▶ [DATA FOR THE TASK]:
☆ ☆ ☆ ☆ ☆

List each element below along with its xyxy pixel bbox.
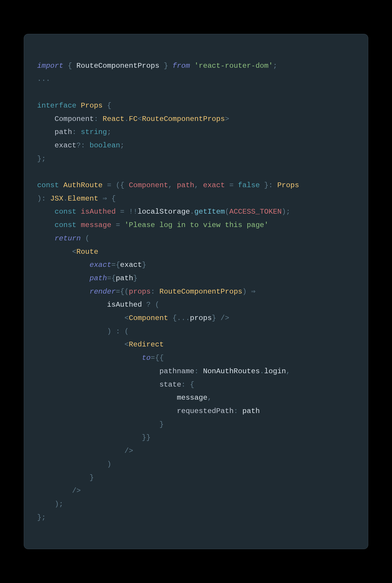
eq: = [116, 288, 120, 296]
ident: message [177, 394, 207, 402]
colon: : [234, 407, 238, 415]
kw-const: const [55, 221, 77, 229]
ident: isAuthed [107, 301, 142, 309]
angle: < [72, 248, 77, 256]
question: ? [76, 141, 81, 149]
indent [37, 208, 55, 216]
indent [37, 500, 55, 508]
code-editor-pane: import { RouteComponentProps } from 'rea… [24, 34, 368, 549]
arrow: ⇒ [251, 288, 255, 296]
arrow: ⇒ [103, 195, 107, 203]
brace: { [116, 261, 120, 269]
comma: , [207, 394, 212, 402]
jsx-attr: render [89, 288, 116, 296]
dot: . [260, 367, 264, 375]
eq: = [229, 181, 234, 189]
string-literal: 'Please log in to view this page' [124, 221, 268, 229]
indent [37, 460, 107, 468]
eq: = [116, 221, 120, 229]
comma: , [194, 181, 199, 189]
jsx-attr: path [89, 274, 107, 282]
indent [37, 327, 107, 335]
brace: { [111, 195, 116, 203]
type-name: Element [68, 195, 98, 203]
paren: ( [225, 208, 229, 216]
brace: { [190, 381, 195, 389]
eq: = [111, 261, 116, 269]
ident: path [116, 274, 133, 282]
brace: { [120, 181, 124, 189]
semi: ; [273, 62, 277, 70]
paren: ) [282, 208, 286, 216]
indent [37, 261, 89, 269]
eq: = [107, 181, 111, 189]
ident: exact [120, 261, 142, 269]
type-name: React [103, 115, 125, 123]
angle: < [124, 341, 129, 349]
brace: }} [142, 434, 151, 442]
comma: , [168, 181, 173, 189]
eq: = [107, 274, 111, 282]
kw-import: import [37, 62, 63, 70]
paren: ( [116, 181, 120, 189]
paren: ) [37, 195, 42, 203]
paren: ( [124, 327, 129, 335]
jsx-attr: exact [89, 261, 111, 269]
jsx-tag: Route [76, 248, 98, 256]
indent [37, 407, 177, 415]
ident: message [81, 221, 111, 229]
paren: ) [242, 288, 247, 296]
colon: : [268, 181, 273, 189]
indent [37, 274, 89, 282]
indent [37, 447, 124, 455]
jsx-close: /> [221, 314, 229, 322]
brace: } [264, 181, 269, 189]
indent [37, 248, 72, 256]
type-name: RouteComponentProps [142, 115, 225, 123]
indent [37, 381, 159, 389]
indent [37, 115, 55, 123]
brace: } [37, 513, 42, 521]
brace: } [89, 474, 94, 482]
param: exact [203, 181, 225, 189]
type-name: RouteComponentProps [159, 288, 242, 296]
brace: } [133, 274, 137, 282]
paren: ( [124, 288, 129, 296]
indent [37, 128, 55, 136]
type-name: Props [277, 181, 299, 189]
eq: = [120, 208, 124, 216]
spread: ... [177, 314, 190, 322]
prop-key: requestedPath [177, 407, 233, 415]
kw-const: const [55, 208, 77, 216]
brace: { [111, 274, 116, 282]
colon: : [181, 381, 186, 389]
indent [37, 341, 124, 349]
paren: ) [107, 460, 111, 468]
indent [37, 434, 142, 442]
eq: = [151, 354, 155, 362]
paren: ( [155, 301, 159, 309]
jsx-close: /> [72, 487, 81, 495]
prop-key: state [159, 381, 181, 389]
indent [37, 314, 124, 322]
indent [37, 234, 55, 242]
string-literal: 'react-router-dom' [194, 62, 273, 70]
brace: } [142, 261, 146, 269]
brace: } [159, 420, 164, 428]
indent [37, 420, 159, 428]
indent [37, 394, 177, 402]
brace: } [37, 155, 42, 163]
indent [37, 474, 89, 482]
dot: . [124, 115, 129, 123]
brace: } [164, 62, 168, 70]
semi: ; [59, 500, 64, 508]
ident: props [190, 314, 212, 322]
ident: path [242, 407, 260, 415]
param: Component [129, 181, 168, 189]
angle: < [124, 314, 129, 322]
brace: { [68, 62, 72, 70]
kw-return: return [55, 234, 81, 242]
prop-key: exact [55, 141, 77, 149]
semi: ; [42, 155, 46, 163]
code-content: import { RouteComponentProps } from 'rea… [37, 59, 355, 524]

☆ ☆ ☆ ☆ ☆

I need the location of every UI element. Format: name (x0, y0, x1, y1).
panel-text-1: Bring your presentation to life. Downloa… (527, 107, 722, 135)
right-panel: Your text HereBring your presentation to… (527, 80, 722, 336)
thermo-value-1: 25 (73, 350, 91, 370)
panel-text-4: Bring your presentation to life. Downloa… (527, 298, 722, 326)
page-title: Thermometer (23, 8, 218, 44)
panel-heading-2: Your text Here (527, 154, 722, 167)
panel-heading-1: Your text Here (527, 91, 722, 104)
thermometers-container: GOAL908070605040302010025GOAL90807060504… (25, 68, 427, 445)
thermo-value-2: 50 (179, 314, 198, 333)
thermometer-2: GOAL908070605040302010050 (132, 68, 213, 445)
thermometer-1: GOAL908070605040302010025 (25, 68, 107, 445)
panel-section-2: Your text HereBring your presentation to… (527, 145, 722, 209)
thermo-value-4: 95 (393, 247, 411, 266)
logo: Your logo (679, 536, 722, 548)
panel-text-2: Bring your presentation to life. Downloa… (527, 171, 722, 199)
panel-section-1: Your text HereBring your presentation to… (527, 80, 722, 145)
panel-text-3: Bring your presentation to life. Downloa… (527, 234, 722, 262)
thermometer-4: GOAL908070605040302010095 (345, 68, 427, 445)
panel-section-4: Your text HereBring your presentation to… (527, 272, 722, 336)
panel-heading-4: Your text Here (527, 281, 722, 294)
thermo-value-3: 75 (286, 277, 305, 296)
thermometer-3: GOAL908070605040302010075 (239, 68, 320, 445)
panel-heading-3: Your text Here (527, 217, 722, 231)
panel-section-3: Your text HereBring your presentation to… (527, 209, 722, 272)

☆ ☆ ☆ ☆ ☆

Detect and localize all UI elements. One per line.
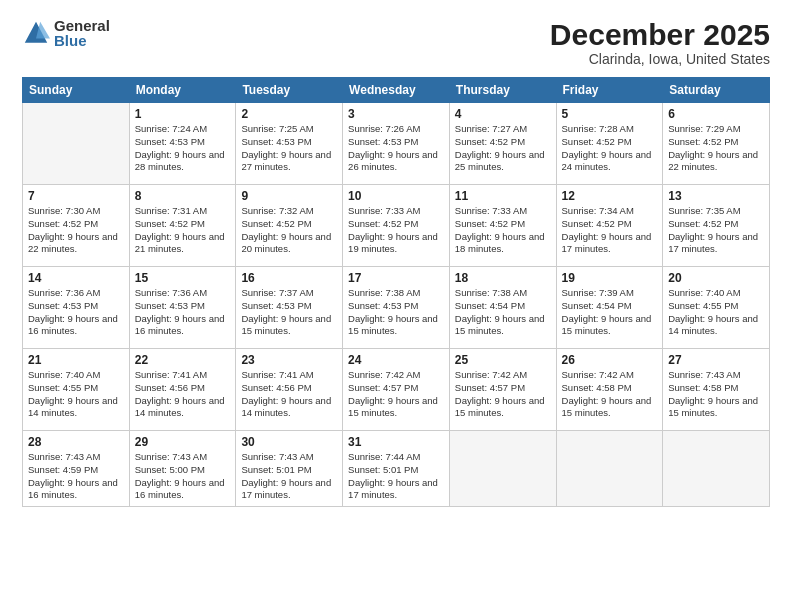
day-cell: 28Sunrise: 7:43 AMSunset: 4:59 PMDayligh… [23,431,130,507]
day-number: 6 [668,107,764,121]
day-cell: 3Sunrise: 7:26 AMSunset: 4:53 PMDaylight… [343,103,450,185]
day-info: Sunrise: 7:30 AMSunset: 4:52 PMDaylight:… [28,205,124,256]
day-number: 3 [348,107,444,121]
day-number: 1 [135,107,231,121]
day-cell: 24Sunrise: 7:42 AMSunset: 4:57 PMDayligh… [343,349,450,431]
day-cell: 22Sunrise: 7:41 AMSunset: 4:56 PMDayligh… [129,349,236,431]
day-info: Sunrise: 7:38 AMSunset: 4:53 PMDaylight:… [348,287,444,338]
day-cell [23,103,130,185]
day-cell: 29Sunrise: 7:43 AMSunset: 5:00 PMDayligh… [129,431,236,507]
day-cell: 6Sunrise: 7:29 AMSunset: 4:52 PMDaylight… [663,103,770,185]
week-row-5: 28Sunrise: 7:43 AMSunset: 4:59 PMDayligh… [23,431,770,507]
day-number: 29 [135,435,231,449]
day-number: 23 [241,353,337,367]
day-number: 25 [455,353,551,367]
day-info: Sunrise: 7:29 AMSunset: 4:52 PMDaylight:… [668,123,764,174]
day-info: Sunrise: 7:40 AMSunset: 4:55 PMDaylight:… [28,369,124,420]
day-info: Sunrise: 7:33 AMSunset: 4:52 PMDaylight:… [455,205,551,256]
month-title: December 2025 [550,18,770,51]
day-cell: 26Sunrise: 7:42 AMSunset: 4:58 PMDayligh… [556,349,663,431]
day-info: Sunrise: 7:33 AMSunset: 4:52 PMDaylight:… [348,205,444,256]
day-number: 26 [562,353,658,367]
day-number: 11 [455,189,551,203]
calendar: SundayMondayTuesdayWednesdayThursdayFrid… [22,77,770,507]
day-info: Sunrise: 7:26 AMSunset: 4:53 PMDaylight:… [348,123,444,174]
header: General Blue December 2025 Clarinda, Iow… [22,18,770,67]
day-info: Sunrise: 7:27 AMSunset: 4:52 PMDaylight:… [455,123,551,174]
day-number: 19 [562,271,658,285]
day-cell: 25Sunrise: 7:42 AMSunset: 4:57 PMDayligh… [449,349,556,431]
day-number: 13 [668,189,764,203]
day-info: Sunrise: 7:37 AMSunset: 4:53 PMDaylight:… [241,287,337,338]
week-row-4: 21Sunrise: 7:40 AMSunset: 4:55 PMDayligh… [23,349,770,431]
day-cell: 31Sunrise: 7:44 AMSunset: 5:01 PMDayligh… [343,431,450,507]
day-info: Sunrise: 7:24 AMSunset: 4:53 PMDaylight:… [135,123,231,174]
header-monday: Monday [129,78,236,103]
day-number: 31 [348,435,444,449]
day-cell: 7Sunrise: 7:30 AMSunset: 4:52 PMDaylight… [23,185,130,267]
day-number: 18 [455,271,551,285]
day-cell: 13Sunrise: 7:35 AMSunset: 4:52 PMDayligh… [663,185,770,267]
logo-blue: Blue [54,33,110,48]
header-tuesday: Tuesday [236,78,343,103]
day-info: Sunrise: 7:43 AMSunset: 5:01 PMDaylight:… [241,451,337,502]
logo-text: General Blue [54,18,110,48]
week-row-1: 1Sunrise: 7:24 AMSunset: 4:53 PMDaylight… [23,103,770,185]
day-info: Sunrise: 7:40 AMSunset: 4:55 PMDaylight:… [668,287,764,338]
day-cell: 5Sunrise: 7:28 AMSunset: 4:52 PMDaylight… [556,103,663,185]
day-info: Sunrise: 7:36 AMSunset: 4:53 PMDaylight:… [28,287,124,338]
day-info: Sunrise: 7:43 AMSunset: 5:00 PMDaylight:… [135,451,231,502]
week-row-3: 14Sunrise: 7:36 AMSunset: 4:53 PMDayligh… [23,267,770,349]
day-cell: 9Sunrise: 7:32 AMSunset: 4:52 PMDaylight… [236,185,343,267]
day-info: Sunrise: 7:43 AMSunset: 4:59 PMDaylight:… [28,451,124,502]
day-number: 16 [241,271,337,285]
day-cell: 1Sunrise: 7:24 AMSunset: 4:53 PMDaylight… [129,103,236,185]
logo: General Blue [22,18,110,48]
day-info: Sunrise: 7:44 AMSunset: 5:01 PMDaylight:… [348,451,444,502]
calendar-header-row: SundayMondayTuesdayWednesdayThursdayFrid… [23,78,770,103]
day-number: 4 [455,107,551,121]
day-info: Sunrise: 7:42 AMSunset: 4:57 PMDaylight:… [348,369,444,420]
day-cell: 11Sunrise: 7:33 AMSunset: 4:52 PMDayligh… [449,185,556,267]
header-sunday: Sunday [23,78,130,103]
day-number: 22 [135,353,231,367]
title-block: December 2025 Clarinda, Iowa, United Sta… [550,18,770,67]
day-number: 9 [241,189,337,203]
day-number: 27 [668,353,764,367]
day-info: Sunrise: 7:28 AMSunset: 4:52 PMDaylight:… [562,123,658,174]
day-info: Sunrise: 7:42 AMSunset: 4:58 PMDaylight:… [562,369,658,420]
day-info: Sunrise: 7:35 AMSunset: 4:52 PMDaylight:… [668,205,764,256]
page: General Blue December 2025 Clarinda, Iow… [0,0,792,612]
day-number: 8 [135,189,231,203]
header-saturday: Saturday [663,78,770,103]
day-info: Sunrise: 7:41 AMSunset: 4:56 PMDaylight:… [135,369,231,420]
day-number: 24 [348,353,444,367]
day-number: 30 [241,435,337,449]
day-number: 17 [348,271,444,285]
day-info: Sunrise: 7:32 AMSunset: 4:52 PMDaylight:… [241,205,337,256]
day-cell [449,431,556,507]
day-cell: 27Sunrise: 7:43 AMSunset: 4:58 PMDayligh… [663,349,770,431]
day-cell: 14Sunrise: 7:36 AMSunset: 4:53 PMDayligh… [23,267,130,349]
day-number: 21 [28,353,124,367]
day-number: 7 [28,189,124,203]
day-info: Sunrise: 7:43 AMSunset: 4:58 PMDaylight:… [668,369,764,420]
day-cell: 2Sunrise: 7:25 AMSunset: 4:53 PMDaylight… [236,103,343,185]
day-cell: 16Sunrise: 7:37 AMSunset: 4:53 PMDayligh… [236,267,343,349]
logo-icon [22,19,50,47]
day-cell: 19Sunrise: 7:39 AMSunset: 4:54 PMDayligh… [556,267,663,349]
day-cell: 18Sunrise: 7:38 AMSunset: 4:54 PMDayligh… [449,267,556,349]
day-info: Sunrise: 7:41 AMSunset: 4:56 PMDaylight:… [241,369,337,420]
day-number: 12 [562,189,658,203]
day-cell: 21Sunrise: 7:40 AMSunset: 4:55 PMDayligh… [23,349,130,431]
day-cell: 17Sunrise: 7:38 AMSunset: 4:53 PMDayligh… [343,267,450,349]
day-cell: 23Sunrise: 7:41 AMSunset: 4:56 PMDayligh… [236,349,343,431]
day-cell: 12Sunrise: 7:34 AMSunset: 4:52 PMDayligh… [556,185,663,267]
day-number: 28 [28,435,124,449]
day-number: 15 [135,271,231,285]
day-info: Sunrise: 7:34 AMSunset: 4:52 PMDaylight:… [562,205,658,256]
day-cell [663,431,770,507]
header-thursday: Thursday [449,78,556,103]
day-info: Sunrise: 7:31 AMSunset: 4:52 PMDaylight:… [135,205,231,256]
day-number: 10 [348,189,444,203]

☆ ☆ ☆ ☆ ☆

▶ [EXERCISE]: Every line above that includes the word "Downloa" should be listed.

▶ [WORKED SOLUTION]:
panel-text-1: Bring your presentation to life. Downloa… (527, 107, 722, 135)
panel-text-4: Bring your presentation to life. Downloa… (527, 298, 722, 326)
panel-text-2: Bring your presentation to life. Downloa… (527, 171, 722, 199)
panel-text-3: Bring your presentation to life. Downloa… (527, 234, 722, 262)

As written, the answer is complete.